Online algorithms are an important branch in algorithm design. Designing online algorithms with a bounded competitive ratio (in terms of worst-case performance) can be hard and usually relies on problem-specific assumptions. Inspired by adversarial training from Generative Adversarial Net and the fact that the competitive ratio of an online algorithm is based on worst-case input, we adopt deep neural networks (NNs) to learn an online algorithm for a resource allocation and pricing problem from scratch, with the goal that the performance gap between offline optimum and the learned online algorithm can be minimized for worst-case input.

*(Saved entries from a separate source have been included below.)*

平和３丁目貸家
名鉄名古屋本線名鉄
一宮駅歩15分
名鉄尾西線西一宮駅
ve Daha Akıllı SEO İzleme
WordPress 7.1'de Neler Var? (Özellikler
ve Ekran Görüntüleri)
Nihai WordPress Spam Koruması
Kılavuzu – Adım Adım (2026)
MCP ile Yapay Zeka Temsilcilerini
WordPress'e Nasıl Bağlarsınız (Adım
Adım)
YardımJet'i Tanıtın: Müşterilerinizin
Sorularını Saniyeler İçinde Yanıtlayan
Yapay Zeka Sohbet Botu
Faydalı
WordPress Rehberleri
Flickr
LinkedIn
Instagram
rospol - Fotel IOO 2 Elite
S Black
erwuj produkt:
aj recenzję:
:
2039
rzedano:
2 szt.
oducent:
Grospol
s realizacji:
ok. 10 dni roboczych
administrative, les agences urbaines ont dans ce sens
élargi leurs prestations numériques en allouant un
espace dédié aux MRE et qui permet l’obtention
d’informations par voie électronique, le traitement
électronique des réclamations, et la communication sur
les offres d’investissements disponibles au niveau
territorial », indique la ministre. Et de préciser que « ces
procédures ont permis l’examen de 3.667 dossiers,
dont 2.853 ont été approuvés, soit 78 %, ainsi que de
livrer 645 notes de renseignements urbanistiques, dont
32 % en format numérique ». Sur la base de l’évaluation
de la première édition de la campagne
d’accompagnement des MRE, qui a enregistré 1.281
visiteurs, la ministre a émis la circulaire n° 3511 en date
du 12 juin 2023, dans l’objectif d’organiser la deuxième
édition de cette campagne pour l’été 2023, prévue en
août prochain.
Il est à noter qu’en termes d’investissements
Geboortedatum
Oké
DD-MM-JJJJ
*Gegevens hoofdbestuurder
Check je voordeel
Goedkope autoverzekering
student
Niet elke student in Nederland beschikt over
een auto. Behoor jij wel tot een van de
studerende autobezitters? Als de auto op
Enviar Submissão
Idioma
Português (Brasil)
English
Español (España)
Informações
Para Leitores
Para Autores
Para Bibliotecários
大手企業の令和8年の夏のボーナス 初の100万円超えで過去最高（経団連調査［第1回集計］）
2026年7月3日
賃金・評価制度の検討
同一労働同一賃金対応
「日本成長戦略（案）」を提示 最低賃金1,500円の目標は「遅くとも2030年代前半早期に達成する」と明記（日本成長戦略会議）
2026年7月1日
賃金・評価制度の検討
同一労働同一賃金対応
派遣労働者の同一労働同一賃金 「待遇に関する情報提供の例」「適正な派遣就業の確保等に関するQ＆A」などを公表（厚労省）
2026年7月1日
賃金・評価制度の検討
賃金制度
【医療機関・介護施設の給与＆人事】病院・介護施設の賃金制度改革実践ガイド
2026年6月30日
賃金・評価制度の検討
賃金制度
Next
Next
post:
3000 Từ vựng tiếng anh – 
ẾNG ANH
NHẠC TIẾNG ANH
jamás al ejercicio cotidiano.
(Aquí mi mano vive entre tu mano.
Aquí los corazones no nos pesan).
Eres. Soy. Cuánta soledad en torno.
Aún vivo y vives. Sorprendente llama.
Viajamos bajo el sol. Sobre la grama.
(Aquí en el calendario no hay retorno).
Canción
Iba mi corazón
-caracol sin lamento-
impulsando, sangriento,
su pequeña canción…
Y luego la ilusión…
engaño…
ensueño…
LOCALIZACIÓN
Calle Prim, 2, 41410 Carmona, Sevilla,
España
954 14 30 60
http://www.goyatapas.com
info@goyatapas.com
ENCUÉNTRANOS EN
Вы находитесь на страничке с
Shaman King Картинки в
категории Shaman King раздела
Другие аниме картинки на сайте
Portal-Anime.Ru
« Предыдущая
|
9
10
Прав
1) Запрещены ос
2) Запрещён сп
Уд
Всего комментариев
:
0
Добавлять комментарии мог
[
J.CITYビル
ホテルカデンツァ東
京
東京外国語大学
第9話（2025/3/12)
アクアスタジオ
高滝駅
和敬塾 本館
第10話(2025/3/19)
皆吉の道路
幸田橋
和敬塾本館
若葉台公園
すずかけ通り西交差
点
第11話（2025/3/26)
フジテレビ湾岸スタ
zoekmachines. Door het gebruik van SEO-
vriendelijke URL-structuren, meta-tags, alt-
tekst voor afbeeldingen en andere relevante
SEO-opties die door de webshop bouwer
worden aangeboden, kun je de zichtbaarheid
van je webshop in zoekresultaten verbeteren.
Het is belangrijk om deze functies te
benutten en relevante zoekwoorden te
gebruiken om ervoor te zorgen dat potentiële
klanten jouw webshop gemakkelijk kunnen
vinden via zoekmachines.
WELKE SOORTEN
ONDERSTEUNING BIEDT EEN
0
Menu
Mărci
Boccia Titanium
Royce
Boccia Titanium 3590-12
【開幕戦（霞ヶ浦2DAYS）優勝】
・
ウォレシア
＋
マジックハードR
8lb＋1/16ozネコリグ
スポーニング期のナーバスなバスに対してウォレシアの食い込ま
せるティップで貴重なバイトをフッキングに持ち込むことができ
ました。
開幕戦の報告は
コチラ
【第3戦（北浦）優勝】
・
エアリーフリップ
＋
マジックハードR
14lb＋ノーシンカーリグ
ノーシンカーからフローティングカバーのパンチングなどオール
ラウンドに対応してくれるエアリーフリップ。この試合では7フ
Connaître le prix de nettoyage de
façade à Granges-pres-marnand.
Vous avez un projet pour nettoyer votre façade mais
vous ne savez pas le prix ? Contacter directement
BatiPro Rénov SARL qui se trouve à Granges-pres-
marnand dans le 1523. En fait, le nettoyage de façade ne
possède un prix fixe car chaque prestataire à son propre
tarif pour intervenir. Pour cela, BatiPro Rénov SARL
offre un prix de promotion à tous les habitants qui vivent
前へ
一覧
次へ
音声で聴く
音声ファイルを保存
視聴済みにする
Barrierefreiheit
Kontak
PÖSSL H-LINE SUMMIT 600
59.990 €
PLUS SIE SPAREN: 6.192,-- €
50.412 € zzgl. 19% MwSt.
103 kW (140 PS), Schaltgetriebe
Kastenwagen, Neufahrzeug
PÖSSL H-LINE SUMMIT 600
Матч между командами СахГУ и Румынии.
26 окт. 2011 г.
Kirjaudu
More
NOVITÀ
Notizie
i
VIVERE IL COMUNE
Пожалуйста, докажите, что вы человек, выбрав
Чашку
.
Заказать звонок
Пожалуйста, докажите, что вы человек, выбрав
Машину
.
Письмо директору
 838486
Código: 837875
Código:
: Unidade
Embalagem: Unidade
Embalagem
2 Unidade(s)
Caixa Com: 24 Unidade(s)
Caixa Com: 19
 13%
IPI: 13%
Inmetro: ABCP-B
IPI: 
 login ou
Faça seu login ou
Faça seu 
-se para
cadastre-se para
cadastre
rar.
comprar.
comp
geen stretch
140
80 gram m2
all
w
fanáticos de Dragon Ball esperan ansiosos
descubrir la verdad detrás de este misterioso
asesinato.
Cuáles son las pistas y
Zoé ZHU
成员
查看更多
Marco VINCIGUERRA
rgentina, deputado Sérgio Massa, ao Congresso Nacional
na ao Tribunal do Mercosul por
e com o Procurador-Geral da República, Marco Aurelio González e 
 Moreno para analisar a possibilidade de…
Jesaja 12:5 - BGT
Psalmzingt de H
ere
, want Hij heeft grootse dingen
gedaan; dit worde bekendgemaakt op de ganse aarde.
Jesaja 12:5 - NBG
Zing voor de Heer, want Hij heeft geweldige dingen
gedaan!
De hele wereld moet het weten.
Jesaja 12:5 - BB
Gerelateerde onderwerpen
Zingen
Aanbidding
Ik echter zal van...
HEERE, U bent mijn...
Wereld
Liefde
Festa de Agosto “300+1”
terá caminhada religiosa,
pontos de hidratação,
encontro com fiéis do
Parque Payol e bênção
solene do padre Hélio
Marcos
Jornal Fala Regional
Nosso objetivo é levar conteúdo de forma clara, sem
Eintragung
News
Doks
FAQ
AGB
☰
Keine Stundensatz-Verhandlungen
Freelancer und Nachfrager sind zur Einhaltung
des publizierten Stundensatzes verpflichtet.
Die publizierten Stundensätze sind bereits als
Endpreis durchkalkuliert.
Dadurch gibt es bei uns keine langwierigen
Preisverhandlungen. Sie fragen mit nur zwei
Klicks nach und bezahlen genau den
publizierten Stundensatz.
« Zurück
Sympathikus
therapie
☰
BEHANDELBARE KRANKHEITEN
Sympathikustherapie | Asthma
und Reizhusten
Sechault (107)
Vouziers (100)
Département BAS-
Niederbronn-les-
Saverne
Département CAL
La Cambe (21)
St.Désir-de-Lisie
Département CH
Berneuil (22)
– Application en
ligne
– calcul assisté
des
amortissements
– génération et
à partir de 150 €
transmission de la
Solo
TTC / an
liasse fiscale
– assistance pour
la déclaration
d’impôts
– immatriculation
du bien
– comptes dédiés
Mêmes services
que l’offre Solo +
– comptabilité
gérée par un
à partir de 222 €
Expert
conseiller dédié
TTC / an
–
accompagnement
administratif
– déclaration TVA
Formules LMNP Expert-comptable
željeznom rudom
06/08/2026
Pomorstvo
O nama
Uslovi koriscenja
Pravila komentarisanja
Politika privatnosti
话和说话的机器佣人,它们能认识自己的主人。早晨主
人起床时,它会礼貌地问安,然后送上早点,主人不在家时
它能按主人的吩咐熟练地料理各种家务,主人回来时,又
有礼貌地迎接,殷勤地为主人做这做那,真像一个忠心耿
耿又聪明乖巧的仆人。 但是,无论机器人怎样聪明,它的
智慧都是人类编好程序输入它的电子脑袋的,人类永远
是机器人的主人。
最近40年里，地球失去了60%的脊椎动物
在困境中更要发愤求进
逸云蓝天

Specifically, we leverage two NNs as the algorithm and the adversary, respectively, and let them play a zero sum game, with the adversary being responsible for generating worst-case input while the algorithm learns the best strategy based on the input provided by the adversary. To ensure better convergence of the algorithm network (to the desired online algorithm), we propose a novel per-round update method to handle sequential decision making to break complex dependency among different rounds so that update can be done for every possible action instead of only sampled actions. To the best of our knowledge, our work is the first using deep NNs to design an online algorithm from the perspective of worst-case performance guarantee. Empirical studies show that our updating methods ensure convergence to Nash equilibrium and the learned algorithm outperforms state-of-the-art online algorithms under various settings.

查看原文

微信好友朋友圈 QQ好友复制链接

本刊更多论文

用于在线资源分配的对抗性深度学习

在线算法是算法设计中的一个重要分支。设计具有有界竞争比（就最坏情况下的性能而言）的在线算法可能很困难，并且通常依赖于特定于问题的假设。受生成对抗性网络的对抗性训练以及在线算法的竞争比基于最坏情况输入的事实的启发，我们采用深度神经网络（NN）从头开始学习资源分配和定价问题的在线算法，目标是对于最坏情况的输入，可以最小化离线最优算法和学习的在线算法之间的性能差距。具体来说，我们分别利用两个NN作为算法和对手，让它们玩零和游戏，对手负责生成最坏情况的输入，而算法则根据对手提供的输入学习最佳策略。为了确保算法网络更好地收敛（到所需的在线算法），我们提出了一种新的每轮更新方法来处理顺序决策，以打破不同轮之间的复杂依赖关系，从而可以对每一个可能的动作进行更新，而不仅仅是采样动作。据我们所知，我们的工作是首次使用深度神经网络从最坏情况性能保证的角度设计在线算法。实证研究表明，我们的更新方法确保了收敛到纳什均衡，并且在各种设置下，所学习的算法优于最先进的在线算法。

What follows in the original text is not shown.